To ensure the maximized safety of students, faculty and staff, the Reynolds Police Department is currently offering customized training for college departments.

“While we have a number of standardized safety procedures at the college, it is also important that each individual knows their responsibilities within their work area should there be an emergency,” said Reynolds Police Lieutenant Milton Franklin.

The Police Department recently spent three days of interactive training with the college’s library staff providing guidance and instruction for a hostile intruder/active shooter situation.

“Since Reynolds libraries are the place for students to congregate outside their classrooms when they are on campus, it is crucial that the library staff knows how to guide them to safety when emergencies happen,” noted Hong Wu, Director of Library and Information Services.

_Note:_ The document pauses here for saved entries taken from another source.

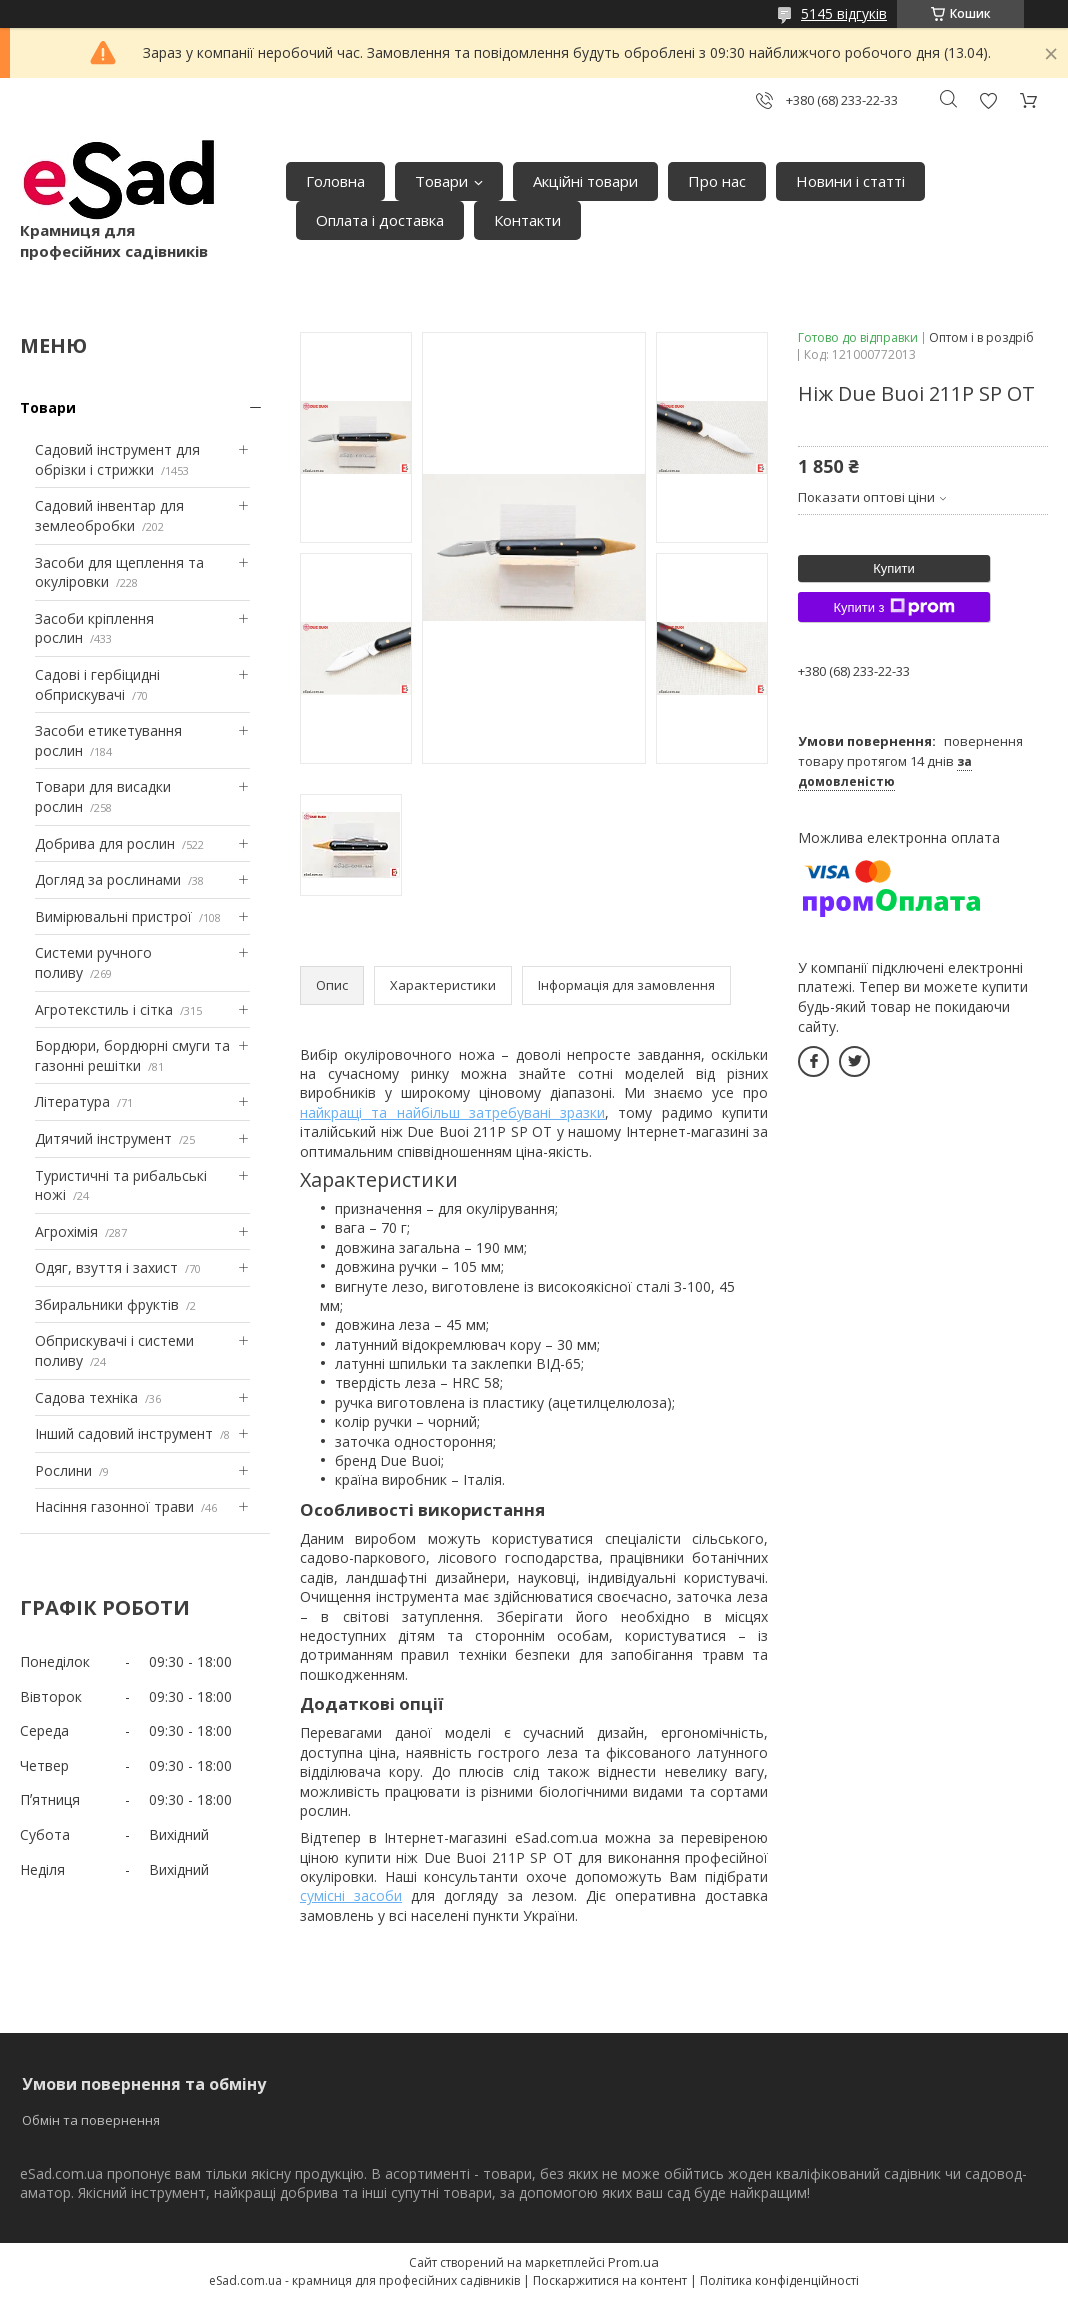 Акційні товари (585, 181)
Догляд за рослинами (108, 879)
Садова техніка (86, 1397)
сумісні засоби (351, 1895)
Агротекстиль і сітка (104, 1009)
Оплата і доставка (380, 220)
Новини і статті (850, 181)
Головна (335, 181)
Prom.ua (633, 2262)
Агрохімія (66, 1231)
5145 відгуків (844, 13)
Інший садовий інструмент (124, 1433)
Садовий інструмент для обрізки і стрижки (117, 459)
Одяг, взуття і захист (106, 1267)
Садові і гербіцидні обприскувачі (97, 684)
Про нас (717, 181)
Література (72, 1101)
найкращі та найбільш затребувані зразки (452, 1112)
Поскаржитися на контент (610, 2280)
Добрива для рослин (105, 843)
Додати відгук (988, 100)
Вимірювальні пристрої (113, 916)
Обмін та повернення (91, 2120)
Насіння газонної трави (114, 1506)
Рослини (63, 1470)
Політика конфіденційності (779, 2280)
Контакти (527, 220)
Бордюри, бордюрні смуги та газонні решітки (132, 1055)
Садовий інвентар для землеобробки (109, 515)
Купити (894, 568)
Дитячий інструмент (103, 1138)
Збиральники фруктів (107, 1304)
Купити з (893, 607)
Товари (441, 181) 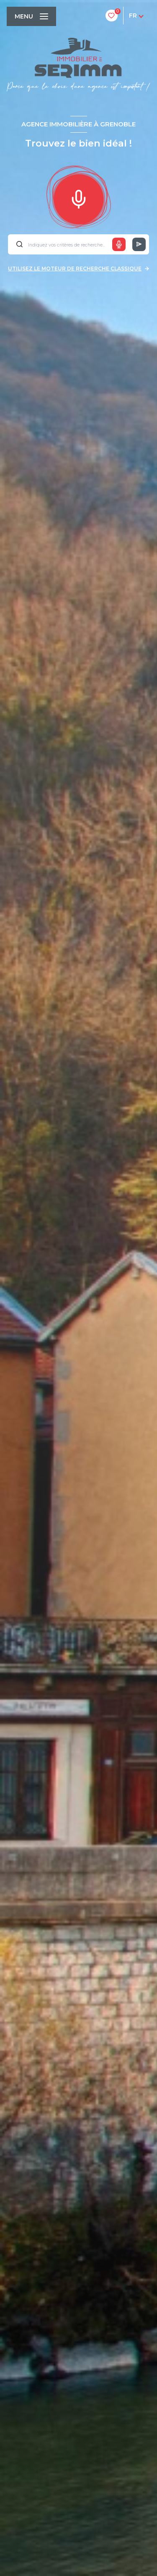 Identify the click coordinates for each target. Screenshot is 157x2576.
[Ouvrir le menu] (31, 16) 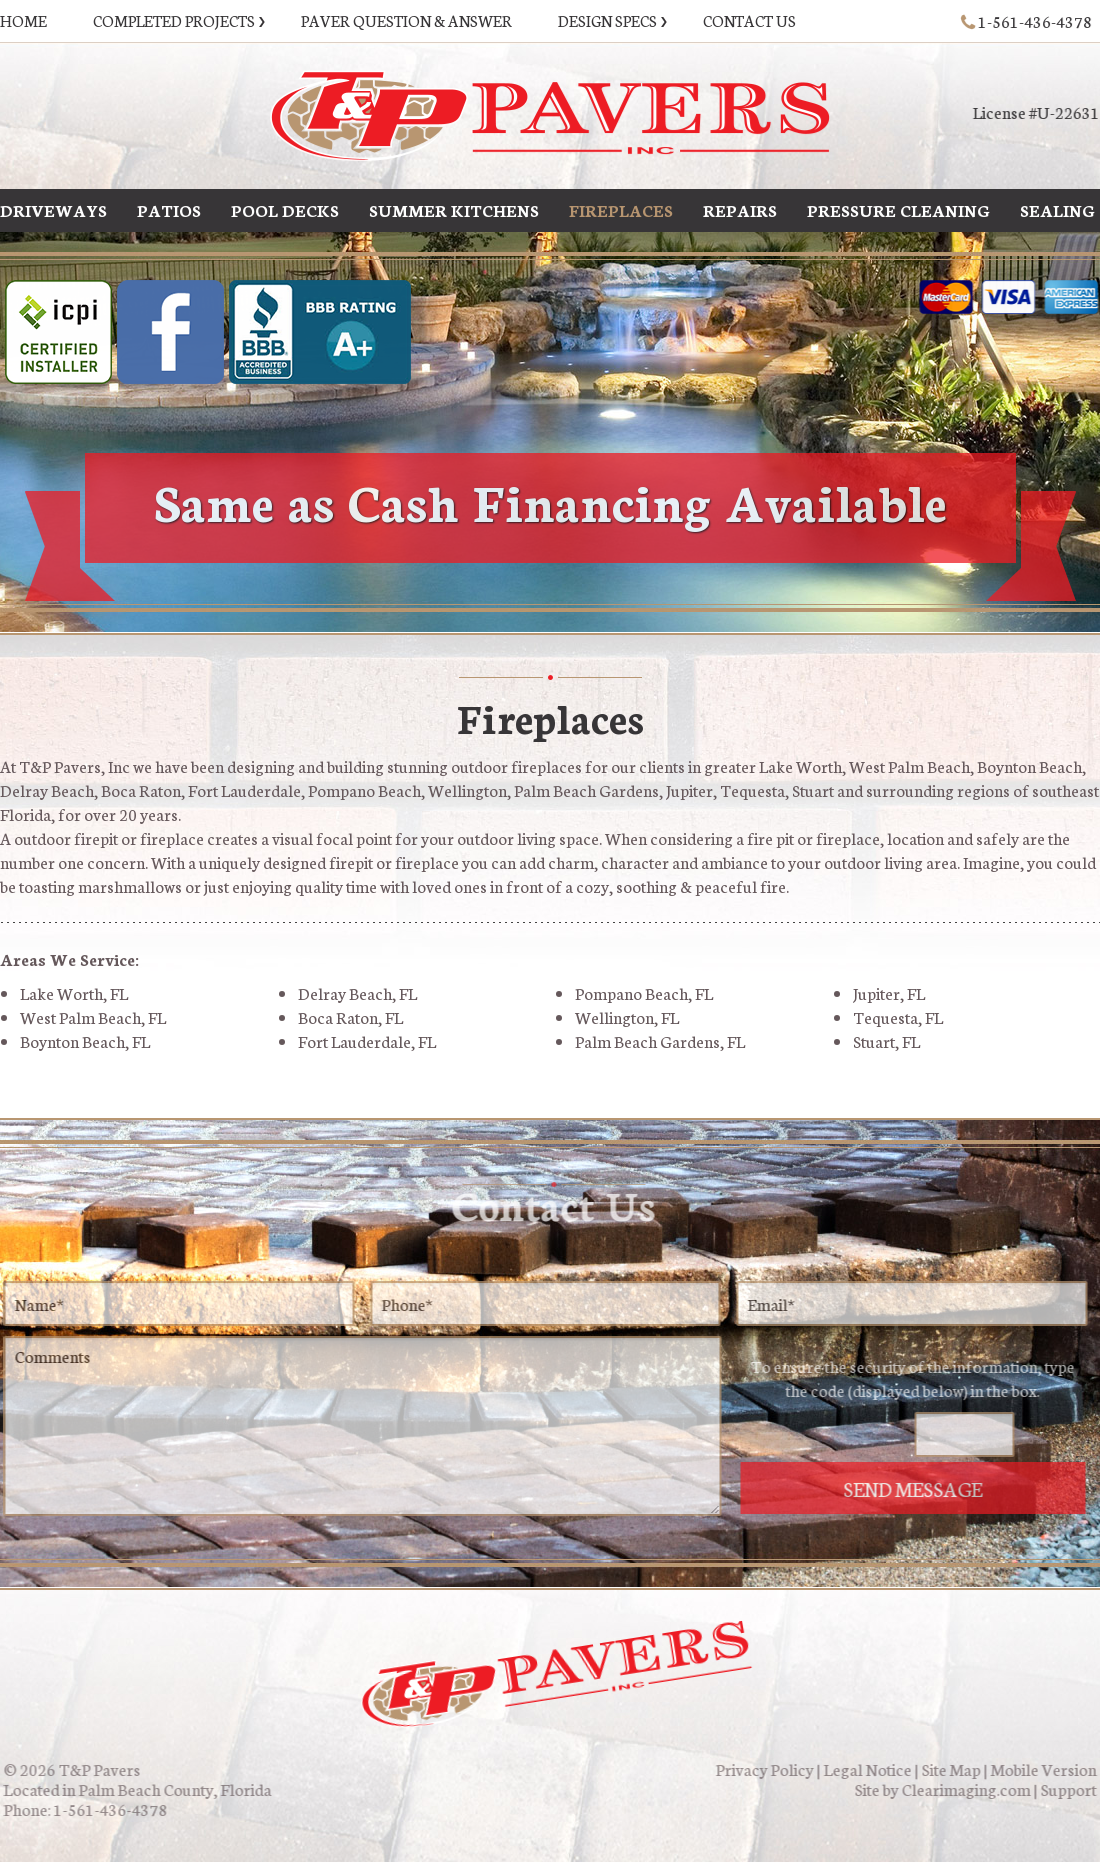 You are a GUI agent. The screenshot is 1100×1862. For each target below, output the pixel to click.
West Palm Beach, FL (93, 1016)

Library staff members received two hours of safety training that included a comprehensive review of college protocol and addressed general guidelines and suggestions specific to their work locations.

“Most importantly, they (Reynolds Police) walked through each library with the staff and laid out a workable emergency plan based on the specific layout of each library,” said Wu. “These training sessions are extremely helpful and have received lots of compliments from the library staff. I would like to commend Chief Ronca and Lieutenant Franklin for the excellent safety training sessions they offered to the library staff.”